Ogni uomo e ogni donna sono confinati nelle loro solitudini tangenti, nei loro micromondi che, dipanandosi intorno a sé stessi, alla fine per qualche maldestro colpo di destino (o di caso) si sfiorano e si intrecciano, per poi sciogliersi di nuovo. Dentro queste solitudini, asfissianti nella loro quotidiana dittatura, le personalità sono definite e persino granitiche, in alcune sfumature. Tutto ruota, inizialmente, intorno a un rifiuto umano, a una presenza ingombrante ma ignorata, che lentamente comincia a destare interesse, curiosità, inizia a diventare il filo di un pensiero, per poi esplodere nella vera vita di tutto il condominio, nella vera esistenza che pare abbia qualcosa da dire, qualche ricchezza da proporre, qualche valore da manifestare.
I personaggi non hanno nome, non perché non se lo meritino, ma perché sarebbe inutile definirli in un’identità che vuole comprendere tutti, anche al di fuori delle pagine stampate; perché, in realtà, quel condominio si amplia, lentamente si ingrandisce e diventa quello di ogni lettore; ognuno, a ogni pianerottolo, avrebbe la possibilità di scoprire storie, di ascoltare narrazioni diverse, di penetrare pensieri e condizioni che troppo spesso rimangono nascosti, impediti dietro una porta chiusa e una serratura blindata. Il personaggio che, invece, in “Elevator”, è uscito dalla sua prigione urbana è quello che, alla fine, ne pagherà le conseguenze; ma nobilitanti, proprio perché inevitabilmente coraggiose.
Grassiccia usa le parole come trivelle; le usa per scardinare una realtà troppo patinata e idilliaca, ma toccando nervi e facendo saltare dal fastidio che certi tocchi provocano perché stridono con la rappresentazione più pacata (e preferita) della realtà.
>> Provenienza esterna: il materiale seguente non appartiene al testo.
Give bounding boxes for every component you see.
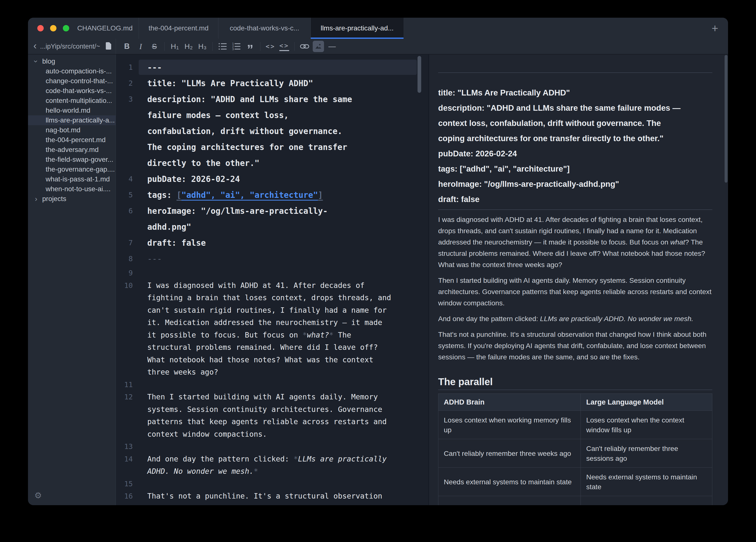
editor-line[interactable]: it. Medication addressed the neurochemis… [116, 316, 428, 329]
link-icon[interactable] [299, 41, 310, 52]
text-segment: I was diagnosed with ADHD at 41. After d… [147, 281, 365, 290]
preview-paragraph: Then I started building with AI agents d… [438, 275, 712, 309]
strikethrough-button[interactable]: S [149, 41, 160, 52]
blockquote-icon[interactable]: ” [244, 41, 256, 52]
editor-line[interactable]: 10I was diagnosed with ADHD at 41. After… [116, 279, 428, 292]
editor-line[interactable]: 14And one day the pattern clicked: *LLMs… [116, 453, 428, 465]
editor-line[interactable]: 16That's not a punchline. It's a structu… [116, 490, 428, 502]
tab-the-004-percent[interactable]: the-004-percent.md [139, 18, 218, 39]
text-segment: ] [318, 190, 323, 200]
editor-scrollbar-thumb[interactable] [418, 56, 421, 93]
editor-line[interactable]: 6heroImage: "/og/llms-are-practically- [116, 203, 428, 219]
sidebar-folder-blog[interactable]: ›blog [28, 56, 116, 66]
sidebar-item-nag-bot-md[interactable]: nag-bot.md [28, 125, 116, 135]
sidebar-item-when-not-to-use-ai[interactable]: when-not-to-use-ai.... [28, 184, 116, 194]
chevron-right-icon[interactable]: › [33, 195, 39, 203]
sidebar-item-auto-compaction-is[interactable]: auto-compaction-is-... [28, 66, 116, 76]
table-row: Can't reliably remember three weeks agoC… [438, 439, 712, 468]
chevron-down-icon[interactable]: › [32, 59, 40, 64]
frontmatter-top-rule [438, 72, 712, 73]
editor-line[interactable]: patterns that keep agents reliable acros… [116, 416, 428, 428]
image-icon[interactable] [313, 41, 324, 52]
editor-line[interactable]: 7draft: false [116, 235, 428, 251]
editor-line[interactable]: What notebook had those notes? What was … [116, 354, 428, 366]
editor-line[interactable]: directly to the other." [116, 155, 428, 171]
line-number [116, 329, 137, 341]
heading1-button[interactable]: H1 [169, 41, 180, 52]
bullet-list-icon[interactable] [217, 41, 228, 52]
text-segment: * [254, 467, 258, 475]
editor-line-text: can't sustain rigid routines, I finally … [147, 304, 428, 317]
markdown-source-editor[interactable]: 1---2title: "LLMs Are Practically ADHD"3… [116, 54, 429, 505]
text-segment: confabulation, drift without governance. [147, 126, 342, 136]
editor-line[interactable]: 15 [116, 478, 428, 490]
editor-line[interactable]: The coping architectures for one transfe… [116, 139, 428, 155]
editor-line[interactable]: 13 [116, 440, 428, 453]
ordered-list-icon[interactable]: 1 2 3 [231, 41, 242, 52]
zoom-window-button[interactable] [63, 25, 69, 31]
line-number: 9 [116, 267, 137, 279]
heading2-button[interactable]: H2 [183, 41, 194, 52]
table-row: Loses context when working memory fills … [438, 411, 712, 439]
editor-line[interactable]: ADHD. No wonder we mesh.* [116, 465, 428, 478]
text-segment: * [294, 455, 298, 463]
sidebar-item-the-adversary-md[interactable]: the-adversary.md [28, 145, 116, 155]
editor-line[interactable]: 8--- [116, 251, 428, 267]
sidebar-item-hello-world-md[interactable]: hello-world.md [28, 106, 116, 115]
minimize-window-button[interactable] [50, 25, 56, 31]
sidebar-item-label: blog [42, 57, 55, 65]
sidebar-item-the-governance-gap[interactable]: the-governance-gap.... [28, 164, 116, 174]
italic-button[interactable]: I [135, 41, 146, 52]
sidebar-item-change-control-that[interactable]: change-control-that-... [28, 76, 116, 86]
sidebar-item-the-field-swap-gover[interactable]: the-field-swap-gover... [28, 155, 116, 164]
text-segment: Then I started building with AI agents d… [438, 276, 712, 307]
horizontal-rule-button[interactable]: — [326, 41, 338, 52]
editor-line[interactable]: 5tags: ["adhd", "ai", "architecture"] [116, 187, 428, 203]
sidebar-item-the-004-percent-md[interactable]: the-004-percent.md [28, 135, 116, 145]
editor-line[interactable]: three weeks ago? [116, 366, 428, 379]
editor-line[interactable]: 1--- [116, 59, 428, 75]
back-icon[interactable]: ‹ [33, 41, 37, 51]
bold-button[interactable]: B [121, 41, 133, 52]
tab-code-that-works[interactable]: code-that-works-vs-c... [218, 18, 311, 39]
close-window-button[interactable] [37, 25, 44, 31]
frontmatter-line: title: "LLMs Are Practically ADHD" [438, 85, 712, 100]
sidebar-item-code-that-works-vs[interactable]: code-that-works-vs-... [28, 86, 116, 96]
editor-line[interactable]: failure modes — context loss, [116, 107, 428, 123]
inline-code-button[interactable]: <> [265, 41, 276, 52]
editor-line[interactable]: 11 [116, 379, 428, 391]
breadcrumb-path[interactable]: ...ipYip/src/content/~ [40, 43, 102, 50]
text-segment: that changed how I think about both syst… [147, 504, 387, 505]
sidebar-item-llms-are-practically-a[interactable]: llms-are-practically-a... [28, 115, 116, 125]
editor-line[interactable]: confabulation, drift without governance. [116, 123, 428, 139]
tab-llms-are-practically-adhd[interactable]: llms-are-practically-ad... [311, 18, 404, 39]
heading3-button[interactable]: H3 [197, 41, 208, 52]
editor-line-text: tags: ["adhd", "ai", "architecture"] [147, 187, 428, 203]
editor-line[interactable]: 9 [116, 267, 428, 279]
sidebar-item-what-is-pass-at-1-md[interactable]: what-is-pass-at-1.md [28, 174, 116, 184]
text-segment: description: "ADHD and LLMs share the sa… [147, 95, 352, 104]
editor-line[interactable]: it possible to focus. But focus on *what… [116, 329, 428, 341]
tab-changelog[interactable]: CHANGELOG.md [71, 18, 139, 39]
sidebar-folder-projects[interactable]: ›projects [28, 194, 116, 204]
line-number: 15 [116, 478, 137, 490]
sidebar-item-content-multiplicatio[interactable]: content-multiplicatio... [28, 96, 116, 106]
editor-line[interactable]: fighting a brain that loses context, dro… [116, 292, 428, 304]
code-block-button[interactable]: <> [279, 41, 290, 52]
editor-line[interactable]: 4pubDate: 2026-02-24 [116, 171, 428, 187]
editor-line[interactable]: adhd.png" [116, 219, 428, 235]
editor-line[interactable]: 3description: "ADHD and LLMs share the s… [116, 91, 428, 107]
svg-text:1: 1 [232, 43, 234, 45]
editor-line[interactable]: 2title: "LLMs Are Practically ADHD" [116, 75, 428, 91]
editor-line[interactable]: systems. Session continuity architecture… [116, 403, 428, 416]
editor-line-text: adhd.png" [147, 219, 428, 235]
editor-line[interactable]: can't sustain rigid routines, I finally … [116, 304, 428, 317]
settings-gear-icon[interactable]: ⚙ [34, 490, 42, 500]
editor-line[interactable]: 12Then I started building with AI agents… [116, 391, 428, 403]
line-number: 11 [116, 379, 137, 391]
editor-line[interactable]: structural problems remained. Where did … [116, 341, 428, 354]
new-tab-button[interactable]: + [712, 22, 718, 35]
editor-line[interactable]: that changed how I think about both syst… [116, 502, 428, 505]
preview-scrollbar-thumb[interactable] [725, 55, 728, 183]
editor-line[interactable]: context window compactions. [116, 428, 428, 441]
L’illusione non trova spazio, nel racconto di Grassiccia, e sono proprio le parole che, col loro significato, perforano la bolla d’indifferenza e la fanno svanire con pochissime asperità. Il condominio di Elevator è una metafora potente, ma anche una narrazione angosciante: perché l’assenza di pietà riguarda tutti, ed è oramai rovinata già nell’indolenza.
Elevator, l’indolenza del quotidiano.